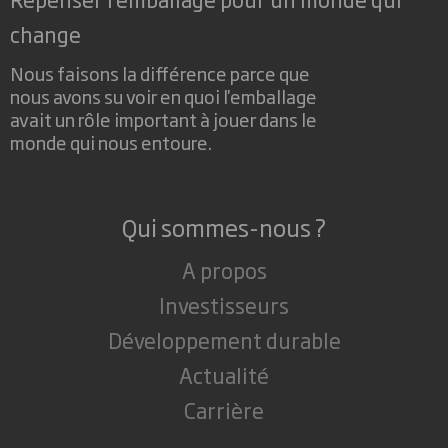
change
Nous faisons la différence parce que
nous avons su voir en quoi l'emballage
avait un rôle important à jouer dans le
monde qui nous entoure.
Qui sommes-nous ?
A propos
Investisseurs
Développement durable
Actualité
Carrière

----

WORK ITEM → Repeat exactly, and only, the lines from the line containing "Qui sommes-nous ?" through the last line of the records above, both included.

PROBLEM SOLUTION →
Qui sommes-nous ?
A propos
Investisseurs
Développement durable
Actualité
Carrière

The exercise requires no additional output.